I giovani, spesso circondati da messaggi negativi e fake news, hanno bisogno di imparare a non cedere alle seduzioni del materialismo, dell’odio e dei pregiudizi; imparare a reagire all’ingiustizia e anche alle dolorose esperienze del passato; imparare a difendere i diritti degli altri con lo stesso vigore con cui difendono i propri diritti. Saranno essi, un giorno, a giudicarci: bene, se avremo dato loro basi solide per creare nuovi incontri di civiltà; male, se avremo lasciato loro solo dei miraggi e la desolata prospettiva di nefasti scontri di inciviltà.
“Pace e giustizia sono inseparabili”, prosegue il Papa, poiché “la pace muore quando divorzia dalla giustizia, ma la giustizia risulta falsa se non è universale”.
In questa prospettiva, il compito delle religioni è quello di “ricordare che l’avidità del profitto rende il cuore inerte e che le leggi dell’attuale mercato, esigendo tutto e subito, non aiutano l’incontro, il dialogo, la famiglia, dimensioni essenziali della vita che necessitano di tempo e pazienza“.
Le religioni siano voce degli ultimi, che non sono statistiche ma fratelli, e stiano dalla parte dei poveri; veglino come sentinelle di fraternità nella notte dei conflitti, siano richiami vigili perché l’umanità non chiuda gli occhi di fronte alle ingiustizie e non si rassegni mai ai troppi drammi del mondo.
Far germogliare semi di pace
Alle religioni, prosegue il Papa, “forse come mai in passato, spetta, in questo delicato frangente storico, un compito non più rimandabile: contribuire attivamente a smilitarizzare il cuore dell’uomo“.
La corsa agli armamenti, l’estensione delle proprie zone di influenza, le politiche aggressive a discapito degli altri non porteranno mai stabilità. La guerra non sa creare altro che miseria, le armi nient’altro che morte! La fratellanza umana esige da noi, rappresentanti delle religioni, il dovere di bandire ogni sfumatura di approvazione dalla parola guerra.

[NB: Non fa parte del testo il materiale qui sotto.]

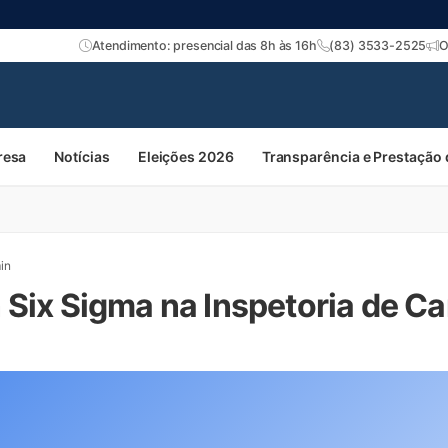
Atendimento: presencial das 8h às 16h
(83) 3533-2525
O
resa
Notícias
Eleições 2026
Transparência e Prestação
in
 Six Sigma na Inspetoria de C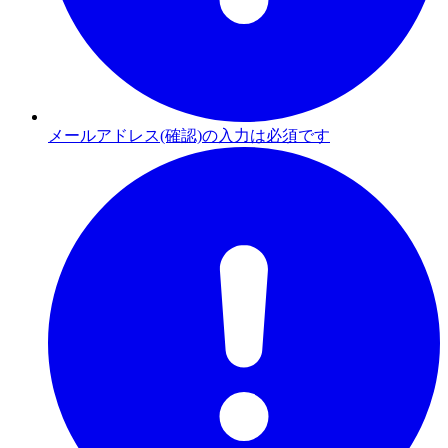
メールアドレス(確認)の入力は必須です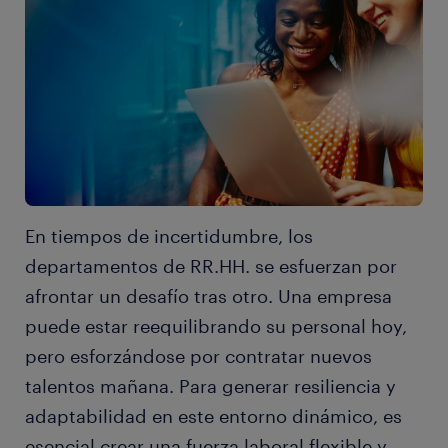
En tiempos de incertidumbre, los
departamentos de RR.HH. se esfuerzan por
afrontar un desafío tras otro. Una empresa
puede estar reequilibrando su personal hoy,
pero esforzándose por contratar nuevos
talentos mañana. Para generar resiliencia y
adaptabilidad en este entorno dinámico, es
esencial crear una fuerza laboral flexible y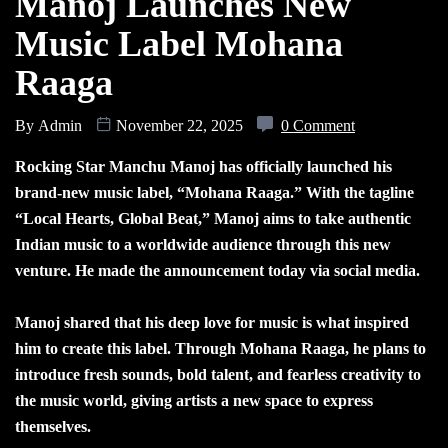
Manoj Launches New
Music Label Mohana
Raaga
By
Admin
November 22, 2025
0 Comment
Rocking Star Manchu Manoj has officially launched his
brand-new music label, “Mohana Raaga.” With the tagline
“Local Hearts, Global Beat,” Manoj aims to take authentic
Indian music to a worldwide audience through this new
venture. He made the announcement today via social media.
Manoj shared that his deep love for music is what inspired
him to create this label. Through Mohana Raaga, he plans to
introduce fresh sounds, bold talent, and fearless creativity to
the music world, giving artists a new space to express
themselves.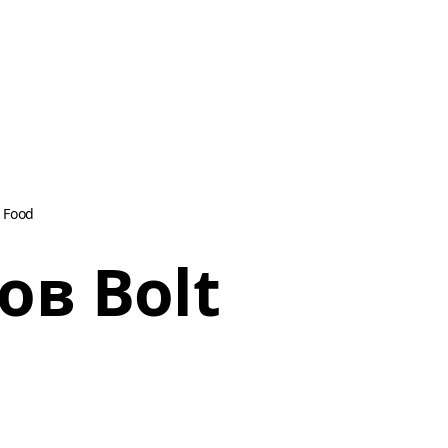
 Food
ов Bolt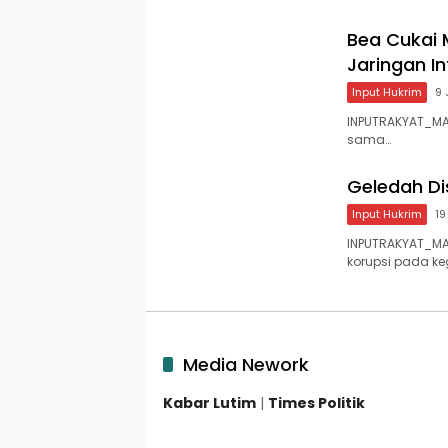
Bea Cukai
Jaringan In
Input Hukrim
9 
INPUTRAKYAT_MAK
sama…
Geledah Dis
Input Hukrim
19
INPUTRAKYAT_M
korupsi pada ke
Media Nework
Kabar Lutim
|
Times Politik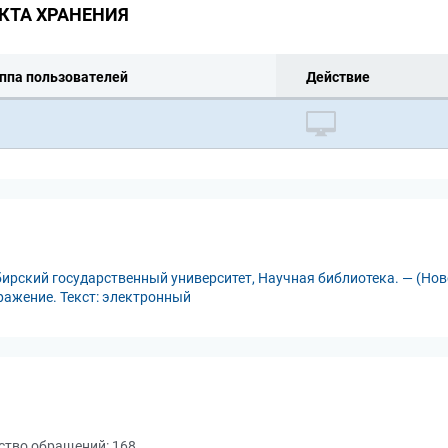
КТА ХРАНЕНИЯ
ппа пользователей
Действие
ирский государственный университет, Научная библиотека. — (Ново
бражение. Текст: электронный
ство обращений:
168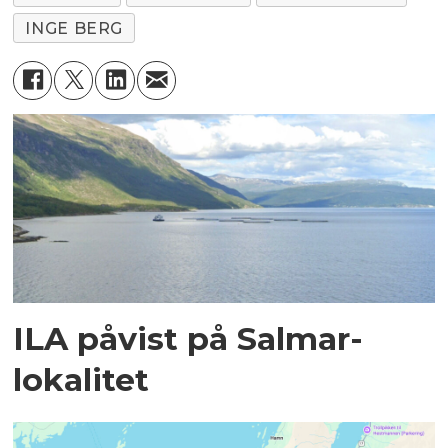
INGE BERG
ILA påvist på Salmar-
lokalitet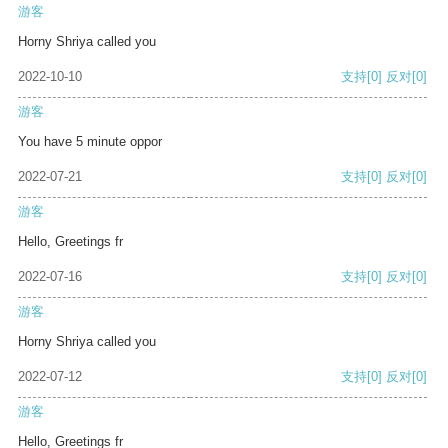
游客
Horny Shriya called you
2022-10-10
支持
[0]
反对
[0]
游客
You have 5 minute oppor
2022-07-21
支持
[0]
反对
[0]
游客
Hello, Greetings fr
2022-07-16
支持
[0]
反对
[0]
游客
Horny Shriya called you
2022-07-12
支持
[0]
反对
[0]
游客
Hello, Greetings fr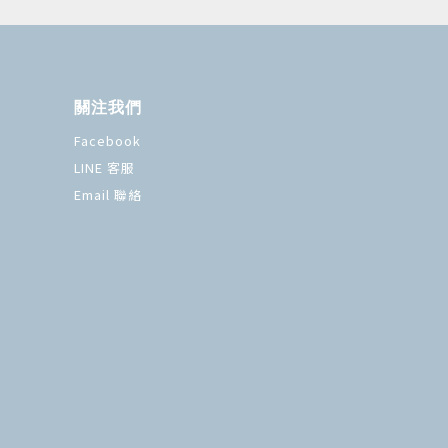
關注我們
Facebook
LINE 客服
Email 聯絡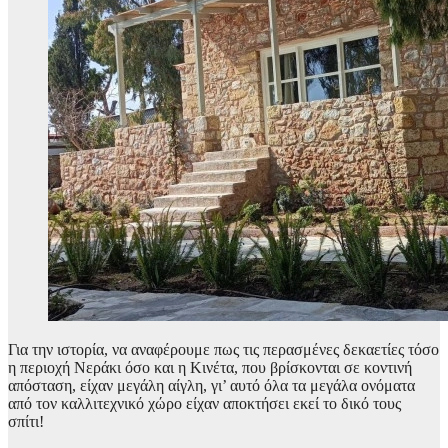
Για την ιστορία, να αναφέρουμε πως τις περασμένες δεκαετίες τόσο
η περιοχή Νεράκι όσο και η Κινέτα, που βρίσκονται σε κοντινή
απόσταση, είχαν μεγάλη αίγλη, γι’ αυτό όλα τα μεγάλα ονόματα
από τον καλλιτεχνικό χώρο είχαν αποκτήσει εκεί το δικό τους
σπίτι!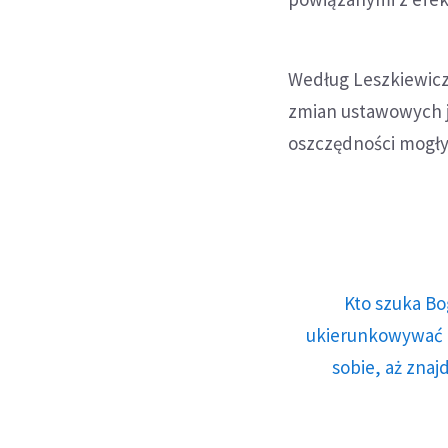
Według Leszkiewic
zmian ustawowych j
oszczędności mogły
Kto szuka Bo
ukierunkowywać n
sobie, aż znaj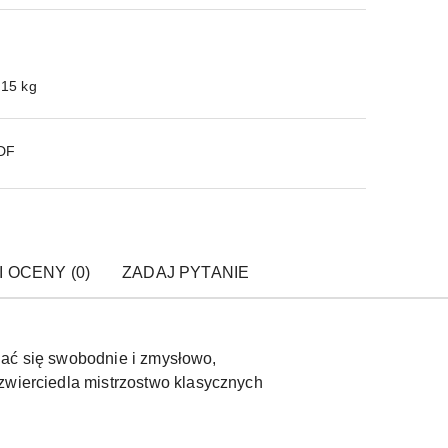
.15 kg
PDF
I OCENY (0)
ZADAJ PYTANIE
ijać się swobodnie i zmysłowo,
zwierciedla mistrzostwo klasycznych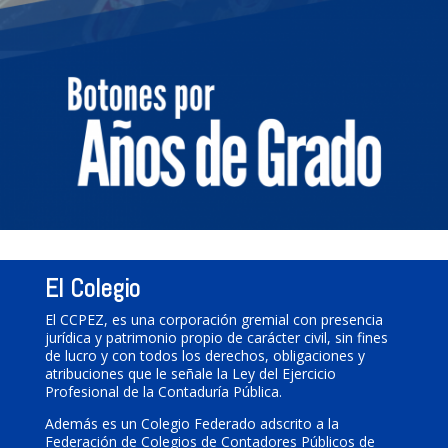
El Colegio
El CCPEZ, es una corporación gremial con presencia
jurídica y patrimonio propio de carácter civil, sin fines
de lucro y con todos los derechos, obligaciones y
atribuciones que le señale la Ley del Ejercicio
Profesional de la Contaduría Pública.
Además es un Colegio Federado adscrito a la
Federación de Colegios de Contadores Públicos de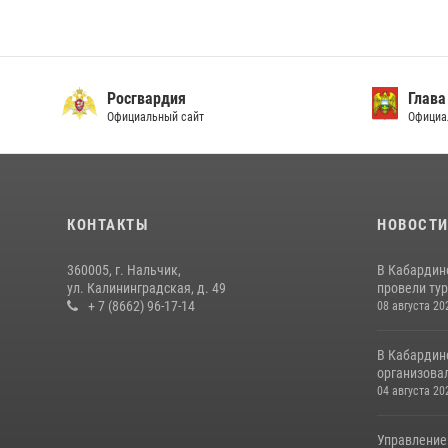
Росгвардия
Глава
Официальный сайт
Официа
КОНТАКТЫ
НОВОСТ
360005, г. Нальчик,
В Кабардин
ул. Калининградская, д. 49
провели тур
+ 7 (8662) 96-17-14
08 августа 20
В Кабардин
организовал
04 августа 20
Управление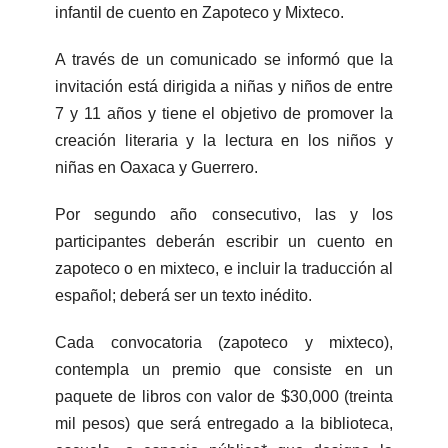
infantil de cuento en Zapoteco y Mixteco.
A través de un comunicado se informó que la
invitación está dirigida a niñas y niños de entre
7 y 11 años y tiene el objetivo de promover la
creación literaria y la lectura en los niños y
niñas en Oaxaca y Guerrero.
Por segundo año consecutivo, las y los
participantes deberán escribir un cuento en
zapoteco o en mixteco, e incluir la traducción al
español; deberá ser un texto inédito.
Cada convocatoria (zapoteco y mixteco),
contempla un premio que consiste en un
paquete de libros con valor de $30,000 (treinta
mil pesos) que será entregado a la biblioteca,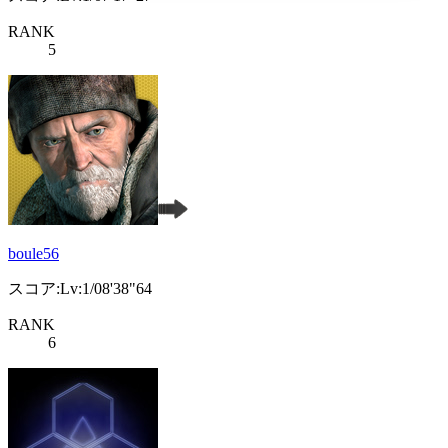
RANK
5
boule56
スコア:Lv:1/08'38"64
RANK
6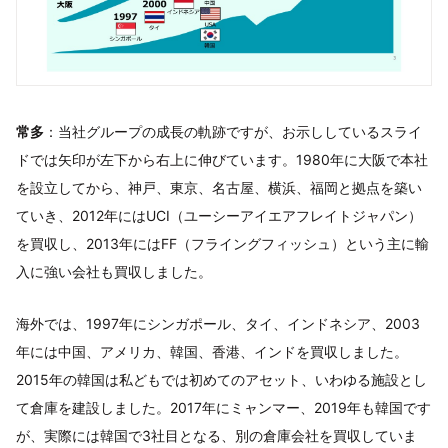
常多
：当社グループの成長の軌跡ですが、お示ししているスライ
ドでは矢印が左下から右上に伸びています。1980年に大阪で本社
を設立してから、神戸、東京、名古屋、横浜、福岡と拠点を築い
ていき、2012年にはUCI（ユーシーアイエアフレイトジャパン）
を買収し、2013年にはFF（フライングフィッシュ）という主に輸
入に強い会社も買収しました。
海外では、1997年にシンガポール、タイ、インドネシア、2003
年には中国、アメリカ、韓国、香港、インドを買収しました。
2015年の韓国は私どもでは初めてのアセット、いわゆる施設とし
て倉庫を建設しました。2017年にミャンマー、2019年も韓国です
が、実際には韓国で3社目となる、別の倉庫会社を買収していま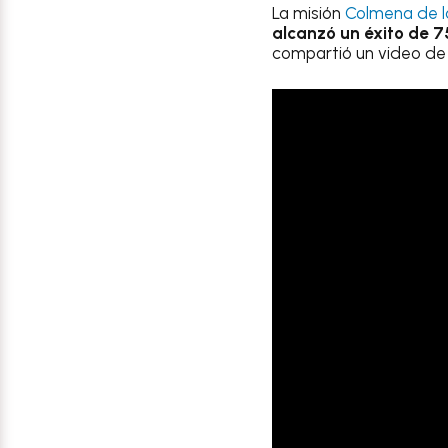
La misión
Colmena de 
alcanzó un éxito de 7
compartió un video de 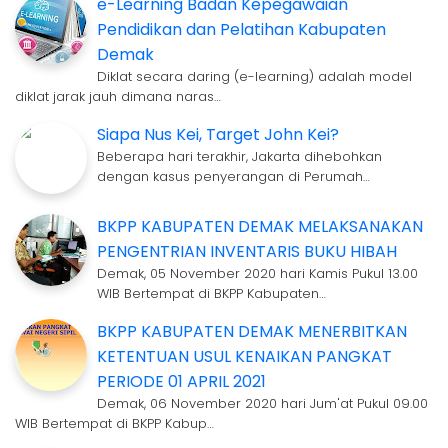
e-Learning Badan Kepegawaian
Pendidikan dan Pelatihan Kabupaten
Demak
Diklat secara daring (e-learning) adalah model
diklat jarak jauh dimana naras…
Siapa Nus Kei, Target John Kei?
Beberapa hari terakhir, Jakarta dihebohkan
dengan kasus penyerangan di Perumah…
BKPP KABUPATEN DEMAK MELAKSANAKAN
PENGENTRIAN INVENTARIS BUKU HIBAH
Demak, 05 November 2020 hari Kamis Pukul 13.00
WIB Bertempat di BKPP Kabupaten…
BKPP KABUPATEN DEMAK MENERBITKAN
KETENTUAN USUL KENAIKAN PANGKAT
PERIODE 01 APRIL 2021
Demak, 06 November 2020 hari Jum'at Pukul 09.00
WIB Bertempat di BKPP Kabup…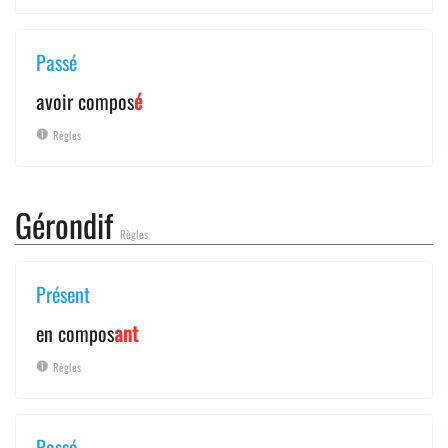
Passé
avoir compos
é
Règles
Gérondif
Règles
Présent
en compos
ant
Règles
Passé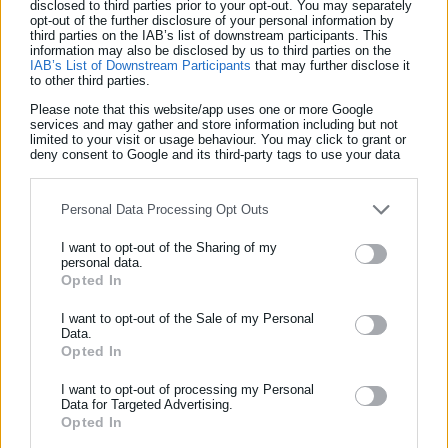
disclosed to third parties prior to your opt-out. You may separately
opt-out of the further disclosure of your personal information by
third parties on the IAB’s list of downstream participants. This
Η 22χρονη χρειάστηκε να διακομιστεί στο νοσοκομείο «Άγιος
information may also be disclosed by us to third parties on the
IAB’s List of Downstream Participants
that may further disclose it
Δημήτριος» καθώς υπέστη έγκαυμα στην περιοχή του ματιού.
to other third parties.
Please note that this website/app uses one or more Google
Αστυνομικοί του Α.Τ. Πυλαίας – Χορτιάτη εντόπισαν τον
services and may gather and store information including but not
limited to your visit or usage behaviour. You may click to grant or
59χρονο άνδρα και τον συνέλαβαν.
deny consent to Google and its third-party tags to use your data
for below specified purposes in below Google consent section.
Personal Data Processing Opt Outs
I want to opt-out of the Sharing of my
personal data.
Opted In
ΕΓΓΡΑΦΗ NEWSLETTER
Ενημερωθείτε πρώτοι για ειδήσεις και θέματα από το χώρο της
I want to opt-out of the Sale of my Personal
Data.
Αυτοδιοίκησης, της δημόσιας διοίκησης, της εργασίας, της
Opted In
ασφάλισης αλλά και γενικότερης επικαιρότητας από την Ελλάδα
και όλο τον κόσμο!
I want to opt-out of processing my Personal
Aftodioikisi News
Data for Targeted Advertising.
Η aftodioikisi.gr είναι η βασική Διαδικτυακή πύλη για τους
Opted In
Συμπλήρωσε όνομα
ΟΤΑ, το Δημόσιο και την Εργασία στην Ελλάδα,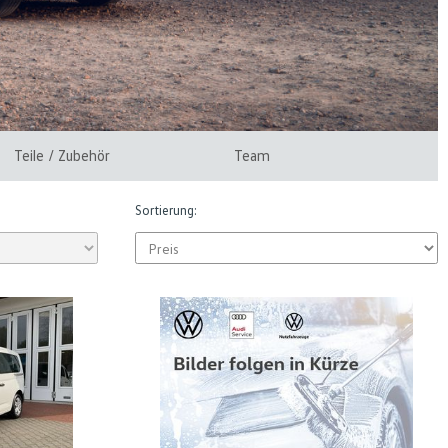
Teile / Zubehör
Team
Sortierung: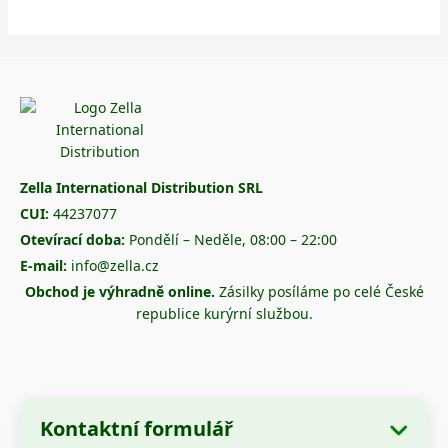
Zella International Distribution SRL
CUI:
44237077
Otevírací doba:
Pondělí – Neděle, 08:00 – 22:00
E-mail:
info@zella.cz
Obchod je výhradně online.
Zásilky posíláme po celé České
republice kurýrní službou.
Kontaktní formulář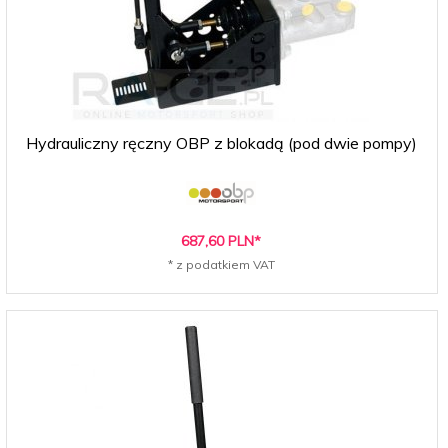
Hydrauliczny ręczny OBP z blokadą (pod dwie pompy)
687,
60
PLN*
* z podatkiem VAT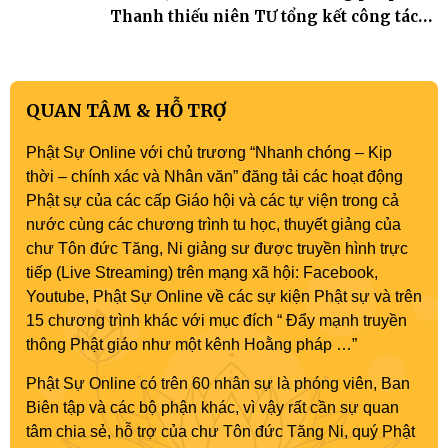
Thanh thiếu niên TƯ tổng kết công tác
Phật sự nhiệm kỳ IX (2022 – 2027)
QUAN TÂM & HỖ TRỢ
Phật Sự Online với chủ trương “Nhanh chóng – Kịp
thời – chính xác và Nhân văn” đăng tải các hoạt động
Phật sự của các cấp Giáo hội và các tự viện trong cả
nước cùng các chương trình tu học, thuyết giảng của
chư Tôn đức Tăng, Ni giảng sư được truyền hình trực
tiếp (Live Streaming) trên mạng xã hội: Facebook,
Youtube, Phật Sự Online về các sự kiện Phật sự và trên
15 chương trình khác với mục đích “ Đẩy mạnh truyền
thông Phật giáo như một kênh Hoằng pháp …”
Phật Sự Online có trên 60 nhân sự là phóng viên, Ban
Biên tập và các bộ phận khác, vì vậy rất cần sự quan
tâm chia sẻ, hỗ trợ của chư Tôn đức Tăng Ni, quý Phật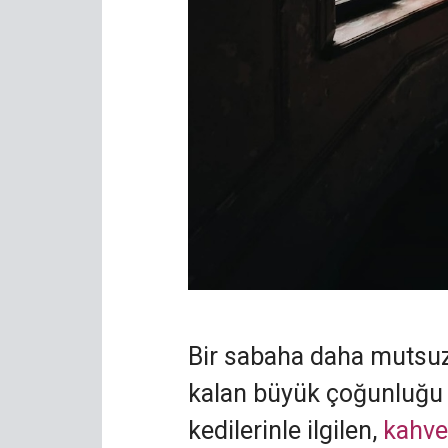
Bir sabaha daha mutsuz
kalan büyük çoğunluğu g
kedilerinle ilgilen,
kahve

Restituiamola alla sua miserevole crudezza. Sotto i nostri occhi sono le sue nefaste conseguenze.
Il pensiero del Papa va allo Yemen, alla Siria, all’Iraq e alla Libia. “Insieme, fratelli nell’unica famiglia umana voluta da Dio, impegniamoci contro la logica della potenza armata, contro la monetizzazione delle relazioni, l’armamento dei confini, l’innalzamento di muri, l’imbavagliamento dei poveri“, aggiunge il Papa.
E conclude: “A tutto questo opponiamo la forza dolce della preghiera e l’impegno quotidiano nel dialogo. Dio sta con l’uomo che cerca la pace”.